With every upgrade, Mathematica has added new functionalities and amendend some of its bugs. In the process, though, some older functionality has inevitably been disrupted or made obsolete. This is to be expected of course, and more often than not these modifications and additions are only limited to a change in names, or very limited changes in behaviour (with some completely transparent to users).

Some changes, though, have a deeper influence on the way we code and use the front-end with Mathematica. Two major game changers (IMBO) have been the introduction of the two-dimensional notation in all versions of Mathematica 3 (Traditional Form notation), and the graphics revolution in Mathematica 6 (graphics are no longer side effects, but real objects). Other important changes that come to mind are the introduction of the packed-array facility in Mathematica 4, the continuing evolution of numerical evaluation through all versions, and the availability of curated data from the Web. The incorporation of most external packages in the core is another game changer, since it contributed to hiding the code and made it harder for users to understand what is going on under the hood. Also, the introduction of Manipulate and of the CDF format have changed the way people use Mathematica to convey ideas.

I am well aware that there are sections of the documentation dedicated to all these changes, namely the "What's new in Mathematica X.x" parts, that can be found here http://www.wolfram.com/mathematica/quick-revision-history.html and more specifically (for integer values of version numbers) here:





?? version 4 what's new ??


older versions seems to lack a dedicated part of the documentation

The purpose of this 'question' is to create a selected listing of the most disrupting and/or influential changes introduced with every new version. The utility of such a listing is multifold:

  1. Understanding older code (need to adapt some old program? reading an old book on Mathematica?)
  2. Getting rid of older coding habits (What, you're still using $DisplayFunction?)
  3. Getting to know new, more efficient ways, to do stuff (Maybe Total is better than Plus@@ with Packed Arrays?)
  4. Having a list ordered by perceived importance of the most relevant changes (Yeah, let's see the really important changes of paradigm that I have overlooked...)

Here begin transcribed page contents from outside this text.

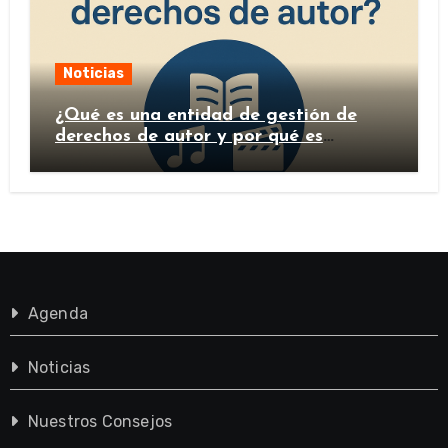
Noticias
¿Qué es una entidad de gestión de
derechos de autor y por qué es
importante?
Agenda
Noticias
Nuestros Consejos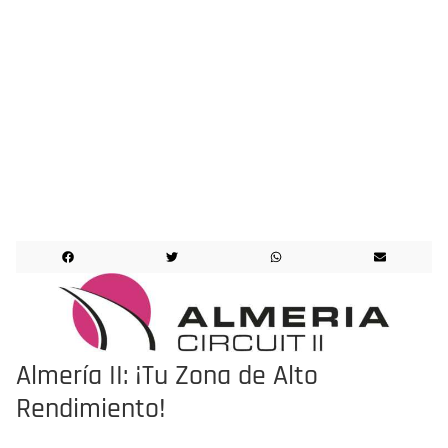
¡¡¡LO HICIMOS!!!
EVENTO CELEBRADO
Almería II: ¡Tu Zona de Alto
Rendimiento!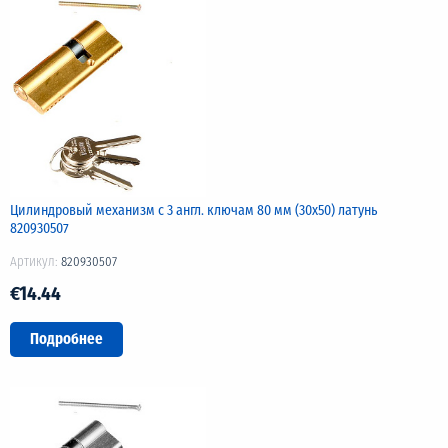
Цилиндровый механизм с 3 англ. ключам 80 мм (30х50) латунь
820930507
Артикул:
820930507
€14.44
Подробнее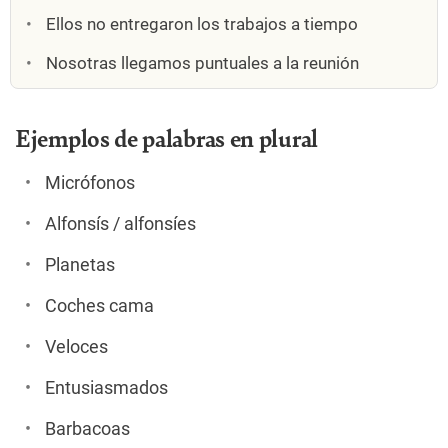
Ellos no entregaron los trabajos a tiempo
Nosotras llegamos puntuales a la reunión
Ejemplos de palabras en plural
Micrófonos
Alfonsís / alfonsíes
Planetas
Coches cama
Veloces
Entusiasmados
Barbacoas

The template for the answers, in my opinion, should carry a title like this

From X.x to Y.y : name of the feature of behaviour

for example (these are just examples of the titles of three separate answers)

    From 2.2 to 3.0 : Frontend with two dimensional notation
    From 3 to 4 : Packed Arrays
    From 5.1 to 5.2 : 64-bit-enhanced arbitrary-precision numerics

And then elaborate what is that has changed, why is that important and how it has changed the way you coded or used Mathematica. ONE answer, ONE feature.

My idea is to have answers to this post pop up naturally by voting, and then from time to time update this very post with a list by importance for each version change. As many other threads of this kind, this is a Collaborative Wiki post.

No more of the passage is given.